Police determined that Richards was killed first with a shot to the right temple, a disabling wound that caused an immediate loss of life. He was in the passenger seat behind Pinkston, the driver, who was shot four times, two of them to the upper and lower back, severely injuring his lungs and heart.

Brown, known as Ivory, was seated in the passenger front seat and was shot in the back, but exited the car before it tore off across Wells Street. That was the scene that three witnesses recalled, all of them initially describing the assailant’s appearance as different than Belcher’s features.

The defense attorney said the faulty descriptions were enough to convince the jury that the state got the wrong man. It’s up to the state, he said, to prove a man guilty beyond a reasonable doubt.

The defense attorney said incriminating DNA- found in the rear passenger seat where the police said Belcher was sitting- shouldn’t be considered because no one knew when Belcher might have touched those surfaces.

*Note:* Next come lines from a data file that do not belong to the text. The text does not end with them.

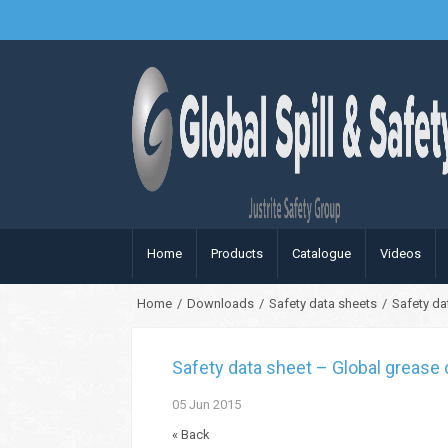
Home
Products
Catalogue
Videos
Home
/
Downloads
/
Safety data sheets
/
Safety da
Safety data sheet – Global grease 
05
Jun
2015
« Back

But the state’s prosecutors said the evidence when taken together placed Belcher with the three victims at the time of the shooting and afterwards at the Break & Run bar.

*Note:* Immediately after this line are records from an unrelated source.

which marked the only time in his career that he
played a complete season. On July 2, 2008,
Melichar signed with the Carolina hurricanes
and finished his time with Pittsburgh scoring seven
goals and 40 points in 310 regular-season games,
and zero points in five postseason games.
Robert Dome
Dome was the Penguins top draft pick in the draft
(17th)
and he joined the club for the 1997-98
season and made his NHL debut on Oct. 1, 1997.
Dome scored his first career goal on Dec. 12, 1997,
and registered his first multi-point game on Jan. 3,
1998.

An Allen County jail informant who came forward with testimony regarding Belcher’s nickname – “Mad Max” because he was always mad – and his incriminating words that he’d done something bad, he wanted to turn his life around and that he’d “smoked” three people, could be weighed against his denials to the lead homicide detective.

A grainy video caught him walking by the Mission Church, a couple of blocks north of the crime scene and right by Belcher’s biological mother’s house on Cass Street. Earlier phone calls connected to “Baby Joc” on Theresa Belcher’s cell phone came back to short phone calls between Belcher and Richards.

Deshaun Richards’ mother, Goldy Holman, started to trust the detective and told him all four of the young men were at her home about an hour before the shootings and that she’d asked them to leave because there were younger children at her home.

After denying he knew any of the victims, Belcher told the detective during a police interview that he knew “Beans,” the nickname for Richards, and had grown up with him. Then he admitted he might have gotten in the car with them, but didn’t go anywhere with them.

It was Belcher’s contention that he was babysitting his sister/niece and a cousin at his adopted mother’s home on Plaza Drive. Although Belcher didn’t take the stand, Cynthia Bennett, his aunt and adoptive mother, did say Belcher was her main babysitter when she worked Monday through Friday from 3 p.m. to 11 p.m. and that normally she’d get back to her house around 11:30 p.m.

After closings ended around 11:30 a.m., the jury returned barely an hour and a half later with its verdict.

The jurors were swift to agree with the prosecutors that, even without the 9mm used to kill three men in a matter of seconds, the blame went to Belcher.

Sentencing is scheduled for July 6 at 8:30 a.m.